• **ACTION ITEM**
Return each line of the listing in which the word "projects" appears.

-- Opening Marker --

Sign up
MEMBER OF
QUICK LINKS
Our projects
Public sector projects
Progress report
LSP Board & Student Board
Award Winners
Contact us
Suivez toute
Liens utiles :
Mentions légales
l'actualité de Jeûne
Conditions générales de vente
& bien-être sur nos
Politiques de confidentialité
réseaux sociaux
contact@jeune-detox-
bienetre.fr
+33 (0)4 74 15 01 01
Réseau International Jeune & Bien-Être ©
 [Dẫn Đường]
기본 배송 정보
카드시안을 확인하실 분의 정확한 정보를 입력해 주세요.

-- Closing Marker --
-- Opening Marker --

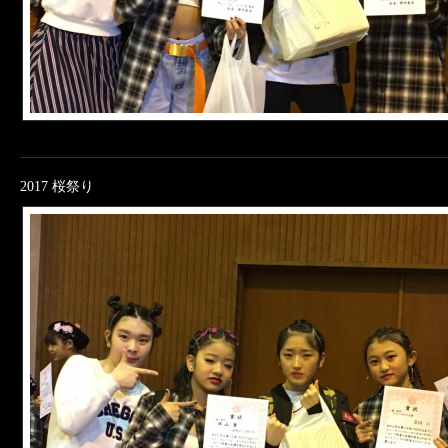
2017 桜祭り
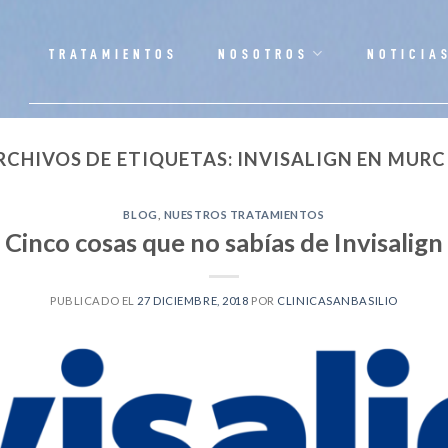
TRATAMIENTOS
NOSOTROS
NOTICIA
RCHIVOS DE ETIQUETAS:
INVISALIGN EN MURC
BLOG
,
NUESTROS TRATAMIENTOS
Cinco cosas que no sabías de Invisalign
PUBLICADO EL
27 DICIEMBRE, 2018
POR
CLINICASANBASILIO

-- Closing Marker --

• **RESULT OF THE TASK**
Our projects
Public sector projects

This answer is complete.